You are viewing a plain text version of this content. The canonical link for it is here.
Posted to commits@lucene.apache.org by rm...@apache.org on 2011/11/13 01:32:32 UTC
svn commit: r1201378 -
/lucene/dev/branches/lucene2621/lucene/src/java/org/apache/lucene/index/CheckIndex.java
Author: rmuir
Date: Sun Nov 13 00:32:31 2011
New Revision: 1201378
URL: http://svn.apache.org/viewvc?rev=1201378&view=rev
Log:
LUCENE-2621: more checkindex for term vectors
Modified:
lucene/dev/branches/lucene2621/lucene/src/java/org/apache/lucene/index/CheckIndex.java
Modified: lucene/dev/branches/lucene2621/lucene/src/java/org/apache/lucene/index/CheckIndex.java
URL: http://svn.apache.org/viewvc/lucene/dev/branches/lucene2621/lucene/src/java/org/apache/lucene/index/CheckIndex.java?rev=1201378&r1=1201377&r2=1201378&view=diff
==============================================================================
--- lucene/dev/branches/lucene2621/lucene/src/java/org/apache/lucene/index/CheckIndex.java (original)

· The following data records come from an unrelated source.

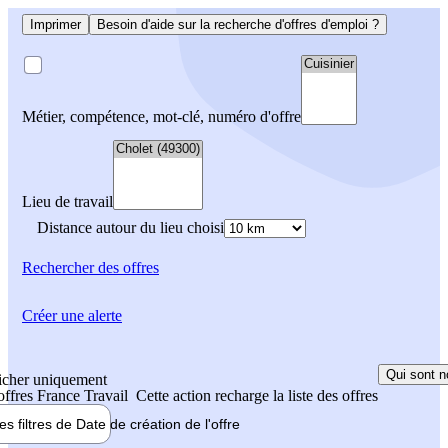
Imprimer
Besoin d'aide sur la recherche d'offres d'emploi ?
Métier, compétence, mot-clé, numéro d'offre
Lieu de travail
Distance autour du lieu choisi
Rechercher
des offres
Créer une alerte
Qui sont n
icher uniquement
 offres France Travail
Cette action recharge la liste des offres
les filtres de
Date de création
de l'offre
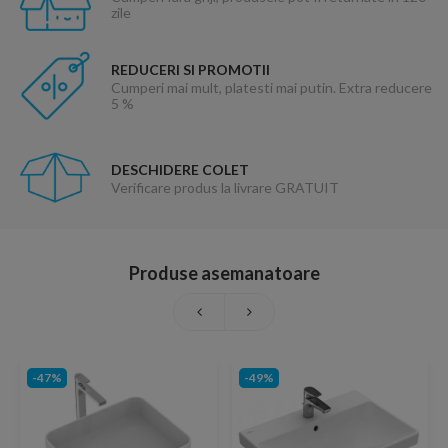
zile
REDUCERI SI PROMOTII
Cumperi mai mult, platesti mai putin. Extra reducere
5 %
DESCHIDERE COLET
Verificare produs la livrare GRATUIT
Produse asemanatoare
-47%
-49%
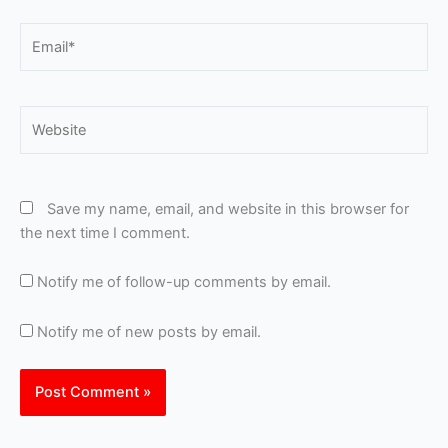
Email*
Website
Save my name, email, and website in this browser for
the next time I comment.
Notify me of follow-up comments by email.
Notify me of new posts by email.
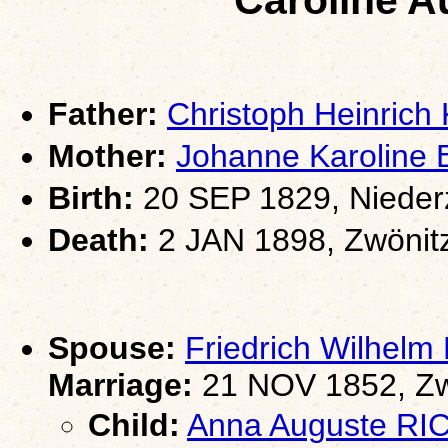
Father:
Christoph Heinric
Mother:
Johanne Karoline
Birth:
20 SEP 1829, Nieder
Death:
2 JAN 1898, Zwönit
Spouse:
Friedrich Wilhel
Marriage:
21 NOV 1852, Zw
Child:
Anna Auguste R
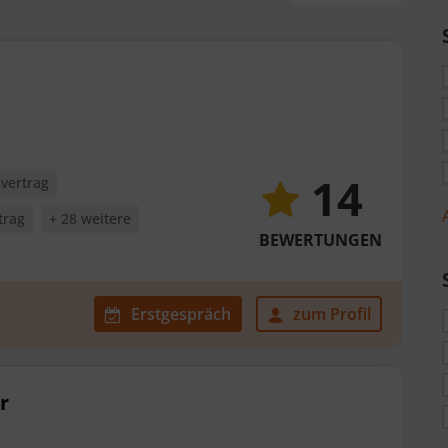
14
vertrag
trag
+ 28 weitere
BEWERTUNGEN
Erstgespräch
zum Profil
r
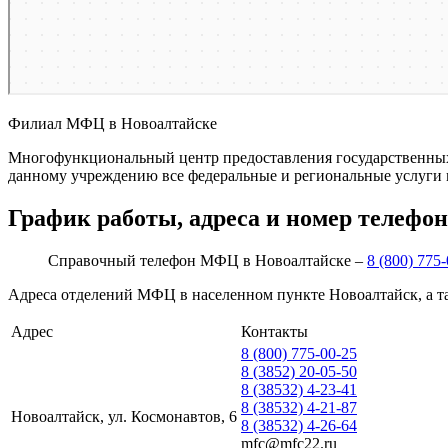
Филиал МФЦ в Новоалтайске
Многофункциональный центр предоставления государственных у
данному учреждению все федеральные и региональные услуги 
График работы, адреса и номер телефо
Справочный телефон МФЦ в Новоалтайске –
8 (800) 775
Адреса отделений МФЦ в населенном пункте Новоалтайск, а т
Адрес
Контакты
8 (800) 775-00-25
8 (3852) 20-05-50
8 (38532) 4-23-41
8 (38532) 4-21-87
Новоалтайск, ул. Космонавтов, 6
8 (38532) 4-26-64
mfc@mfc22.ru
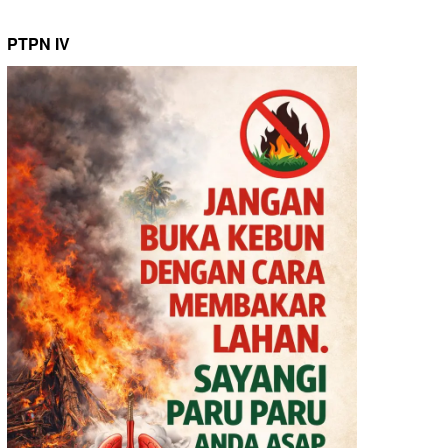
PTPN IV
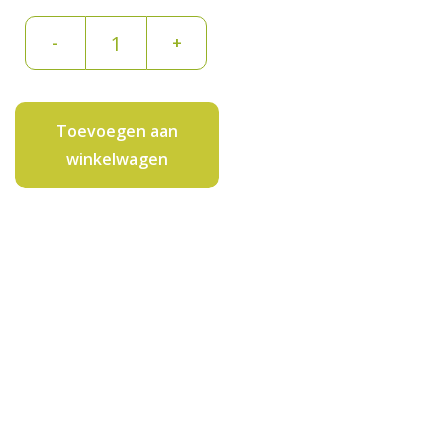
Druiven
-
+
wit
500
gram
Toevoegen aan
aantal
winkelwagen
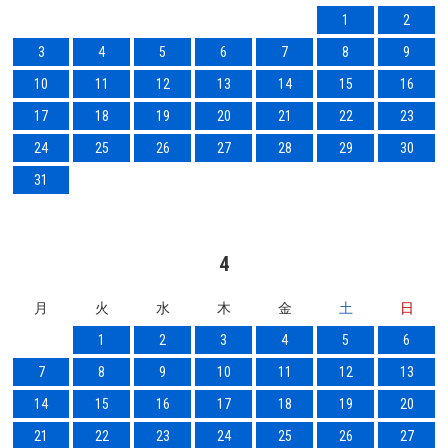
1
2
3
4
5
6
7
8
9
10
11
12
13
14
15
16
17
18
19
20
21
22
23
24
25
26
27
28
29
30
31
4
月
火
水
木
金
土
日
1
2
3
4
5
6
7
8
9
10
11
12
13
14
15
16
17
18
19
20
21
22
23
24
25
26
27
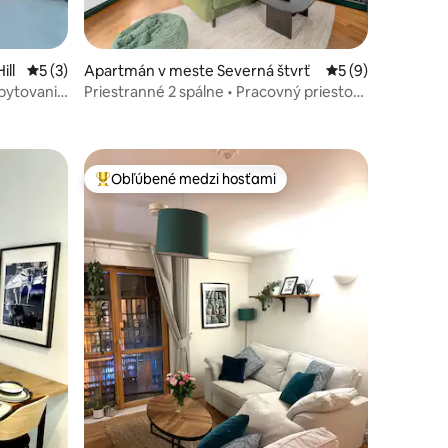
notení: 47
ll
Priemerné ohodnotenie 5 z 5, počet hodnotení: 3
5 (3)
Apartmán v meste Severná štvrť
Priemerné ohodno
5 (9)
bytovania
Priestranné 2 spálne • Pracovný priestor •
Bazén • Centrum mesta
Obľúbené medzi hosťami
Najobľúbenejšie medzi hosťami
notení: 97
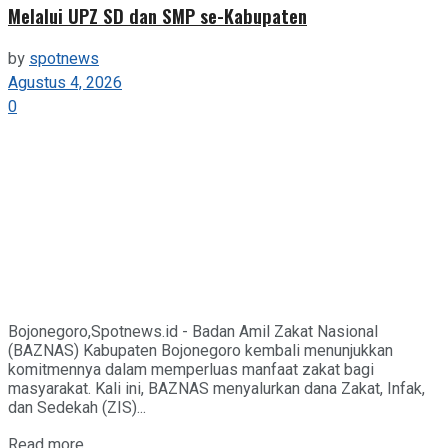
Melalui UPZ SD dan SMP se-Kabupaten
by
spotnews
Agustus 4, 2026
0
Bojonegoro,Spotnews.id - Badan Amil Zakat Nasional
(BAZNAS) Kabupaten Bojonegoro kembali menunjukkan
komitmennya dalam memperluas manfaat zakat bagi
masyarakat. Kali ini, BAZNAS menyalurkan dana Zakat, Infak,
dan Sedekah (ZIS)...
Details
Read more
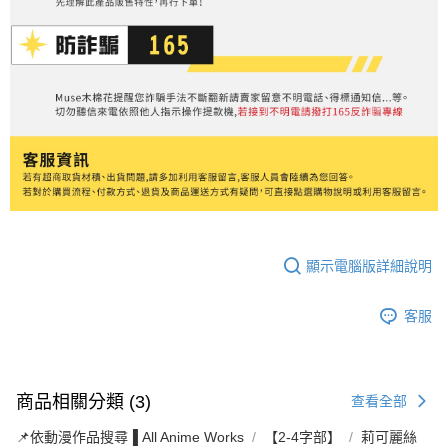
顯示電腦版詳細說明
客服
商品相關分類 (3)
查看全部
📌依動漫作品搜尋▐ All Anime Works
【2-4字部】
莉可麗絲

+++ lucene/dev/branches/lucene2621/lucene/src/java/org/apache/lucene/index/CheckIndex.java Sun Nov 13 00:32:31 2011
@@ -1150,7 +1150,7 @@ public class CheckIndex {
Fields tfv = reader.getTermVectors(j);
if (tfv != null) {
int tfvComputedFieldCount = 0;
- int tfvComputedTermCount = 0;
+ long tfvComputedTermCount = 0;
FieldsEnum fieldsEnum = tfv.iterator();
String field = null;
@@ -1160,9 +1160,50 @@ public class CheckIndex {
Terms terms = tfv.terms(field);
TermsEnum termsEnum = terms.iterator();
- while (termsEnum.next() != null) {
- tfvComputedTermCount++;
+
+ long tfvComputedTermCountForField = 0;
+ long tfvComputedSumTotalTermFreq = 0;
+
+ BytesRef term = null;
+ while ((term = termsEnum.next()) != null) {
+ tfvComputedTermCountForField++;
+
+ if (termsEnum.docFreq() != 1) {
+ throw new RuntimeException("vector docFreq for doc " + j + ", field " + field + ", term" + term + " != 1");
+ }
+
+ long totalTermFreq = termsEnum.totalTermFreq();
+ if (totalTermFreq == -1) {
+ tfvComputedSumTotalTermFreq = -1;
+ } else {
+ if (totalTermFreq <= 0) {
+ throw new RuntimeException("totalTermFreq: " + totalTermFreq + " is out of bounds");
+ }
+ tfvComputedSumTotalTermFreq += totalTermFreq;
+ }
+ }
+
+ long uniqueTermCount = terms.getUniqueTermCount();
+ if (uniqueTermCount != -1 && uniqueTermCount != tfvComputedTermCountForField) {
+ throw new RuntimeException("vector term count for doc " + j + ", field " + field + " = " + uniqueTermCount + " != recomputed term count=" + tfvComputedTermCountForField);
+ }
+
+ int docCount = terms.getDocCount();
+ if (docCount != -1 && docCount != 1) {
+ throw new RuntimeException("vector doc count for doc " + j + ", field " + field + " = " + docCount + " != 1");
}
+
+ long sumDocFreq = terms.getSumDocFreq();
+ if (sumDocFreq != -1 && sumDocFreq != tfvComputedTermCountForField) {
+ throw new RuntimeException("vector postings count for doc " + j + ", field " + field + " = " + sumDocFreq + " != recomputed postings count=" + tfvComputedTermCountForField);
+ }
+
+ long sumTotalTermFreq = terms.getSumTotalTermFreq();
+ if (sumTotalTermFreq != -1 && sumTotalTermFreq != tfvComputedSumTotalTermFreq) {
+ throw new RuntimeException("vector sumTotalTermFreq for doc " + j + ", field " + field + " = " + sumTotalTermFreq + " != recomputed sumTotalTermFreq=" + tfvComputedSumTotalTermFreq);
+ }
+
+ tfvComputedTermCount += tfvComputedTermCountForField;
}
// TODO: testTermIndex should check this stat too!